Doch seit im Februar dieses Jahres eine
ebenso Aufsehen erregende wie undurchschaubare Affäre begann, bei der es unter
anderem um Korruption, Bereicherung, Machtmissbrauch und den vertuschten Mord
an einem Briten geht und in deren Mittelpunkt mehr und mehr ein Politbüro-Mitglied
und zugleich einer der aussichtsreichen Anwärter auf einen der neun Posten im
„Ständigen Ausschuss“, dem eigentlichen Machtzentrum der Partei und damit
Chinas, rückte, ist in der Partei nichts mehr so wie es einmal war. (1)
Es geht um Bo Xilai (63), der damals
Parteichef der Millionenmetropole Chongqing war, aber bereits im März dieses
Amtes und kurze Zeit später auch aller anderen Parteiämter enthoben wurde.

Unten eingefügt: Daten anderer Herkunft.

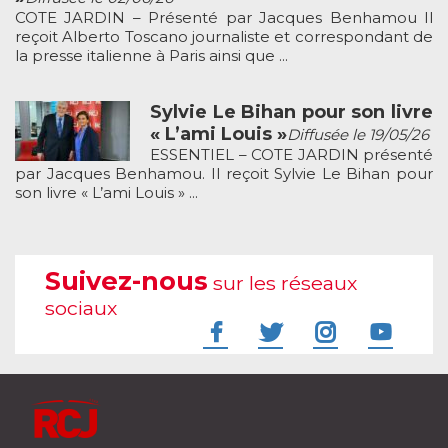
COTE JARDIN – Présenté par Jacques Benhamou Il
reçoit Alberto Toscano journaliste et correspondant de
la presse italienne à Paris ainsi que ...
Sylvie Le Bihan pour son livre
« L’ami Louis »
Diffusée le 19/05/26
ESSENTIEL – COTE JARDIN présenté
par Jacques Benhamou. Il reçoit Sylvie Le Bihan pour
son livre « L’ami Louis » ...
Suivez-nous
sur les réseaux
sociaux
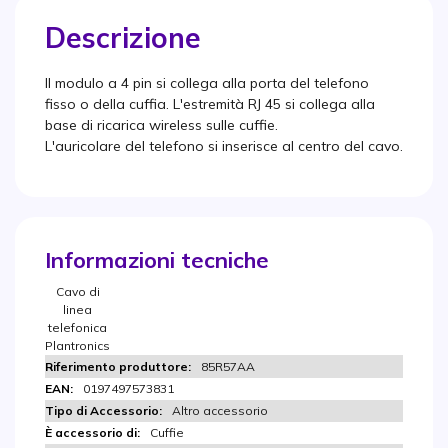
Descrizione
Il modulo a 4 pin si collega alla porta del telefono
fisso o della cuffia. L'estremità RJ 45 si collega alla
base di ricarica wireless sulle cuffie.
L'auricolare del telefono si inserisce al centro del cavo.
Informazioni tecniche
Cavo di
linea
telefonica
Plantronics
85R57AA
0197497573831
Altro accessorio
Cuffie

Inzwischen wurde er auch aus der Partei ausgeschlossen und wird sich in Kürze in
einem juristischen Verfahren zu verantworten haben. Vor ein paar Wochen war
bereits seine Frau Gu Kailai in einem Prozess des Mordes an dem Briten Neil
Heywood für schuldig befunden und zum Tode verurteilt worden. Die Exekution der
Todesstrafe wurde allerdings für zwei Jahre ausgesetzt und könnte danach in
eine langjährige Haftstrafe umgewandelt werden. (2) Doch es gibt Ungereimt-heiten
in der Urteilsbegründung, die bei Beobachtern Fragen danach haben aufkommen
lassen, ob sich der Mord so zugetragen hat und die Schuldfrage wirklich
eindeutig aufgeklärt ist. Bo Xilai soll seine Macht missbraucht haben, um –
unter anderem – den Mord an dem Briten zu vertuschen. Im Zuge der
Untersuchungen wurden weitere Vergehen festgestellt, von Korruption bis hin zu „unangemessenen
sexuellen Beziehungen zu mehreren Frauen“. Voraussichtlich werden nicht alle zur
Anklage gebracht. Die Partei wollte den Fall Bo Xilais jedoch als Beispiel für
ihren erfolgreichen Kampf gegen die Korruption darstellen. (3)
Es hatte bisher geheißen, Bo Xilais´
Prozess könne noch vor dem Parteikongress beginnen. Doch das ist
unwahrscheinlich geworden, seit die New York Times am Donnerstag einen
umfassend recherchierten Artikel über das versteckte Vermögen der Familie des
chinesischen Premiers Wen Jiabao veröffentlichte, das diese in seiner Amtszeit
angehäuft haben soll. (4) Wen Jiabao, der aus einfachen Verhältnissen stammt und
sich immer als bescheidener Mann des Volkes gerierte, steht aktuell selbst am
Pranger. Auf etwa 2,7 Milliarden Dollar, so schätzt die New York Times, hat die
Familie von Wen Jiabao ihr Vermögen in dessen Amtszeit gesteigert. Das Vermögen
der Familie von Bo Xilai wird dagegen „nur“ auf mindestens 136 Millionen Dollar
geschätzt. (5) Es ist schwer vorstellbar, dass das Führungsduo Hu Jintao und
Wen Jiabao den Fall des vor angeklagten Bo Xilai jetzt noch nutzen kann, um der
chinesischen Bevölkerung zu demonstrieren, die Partei gehe auch gegen korrupte führende
Kader entschlossen und hart vor. Hinzu kommt: Auch die Familie von Xi Jinping,
dem voraussichtlichen Nachfolger Hu Jintaos im Amt des Präsidenten, konnte im
Zuge von dessen politischem Aufstieg ein Vermögen aufbauen, das gemäß
detaillierter Recherchen von Bloomberg auf deutlich mehr als doppelt so groß
wie das der Familie von Bo Xilai geschätzt wird. (6)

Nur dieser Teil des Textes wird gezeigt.